But if the view wasn’t enough to lure a person up the Palatine’s steep embankment, there was the sheer grandeur of the temple itself. The breathtaking colonnades of yellow Numidian marble. Exquisite frescoes, statues, marble busts, not to mention the Great Frieze depicting Augustus’s victory over Antony and Cleopatra’s fleet at Actium. Some of the finest paintings and sculptures the world had ever seen were on display here, many of them precious beyond price, being works by the old masters, but views and artistic splendours were not the motivation behind Marcellus’s daily visits. He didn’t give a hoot about the Greek and Latin archives, either, or the fact the ancient Sybilline Prophecies were stored at the base of Apollo’s bravura statue.

Important men passed through this library. Senators, philosophers, landowners, merchants, shipbuilders, shipowners, shipping magnates. One day might find Marcellus engaged in debate with a tribune, another day with a prefect for the roads. Sooner or later, he reasoned, one of them was bound to shove a co mmi ssion his way.

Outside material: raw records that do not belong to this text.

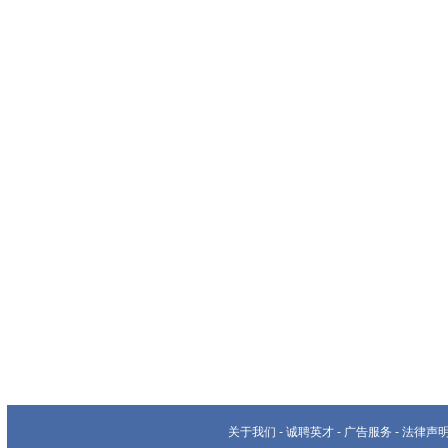
关于我们
-
诚聘英才
-
广告服务
-
法律声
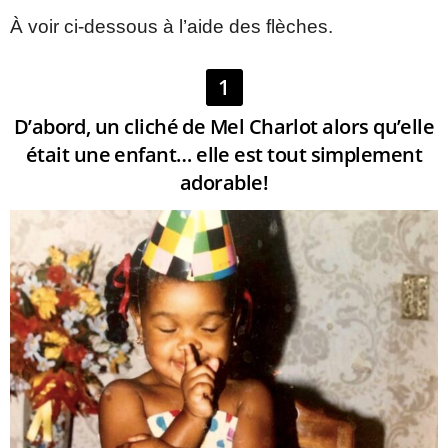
À voir ci-dessous à l’aide des flèches.
1
D’abord, un cliché de Mel Charlot alors qu’elle
était une enfant… elle est tout simplement
adorable!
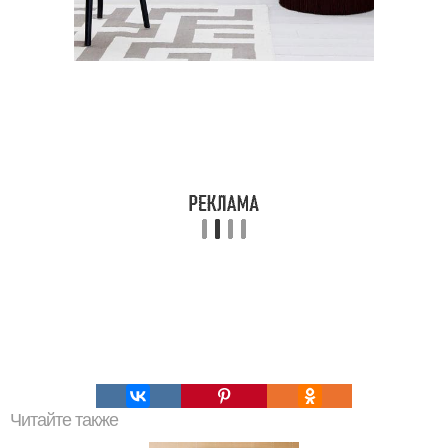
Читайте также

There were few potential patrons in the library this afternoon, however. Rain invariably kept people indoors and now that the light was fading, there were even fewer. But Marcellus was determined to remain here to the very last, and he was happily whiling away his time on Plato’s treatise on the ‘Janus Croesus, Claudia!’ He picked himself up from where he’d been sent sprawling across the floor and looked around. ‘Did you see what just happened? Some bastard sneaked up behind me and socked me clean off my stool.’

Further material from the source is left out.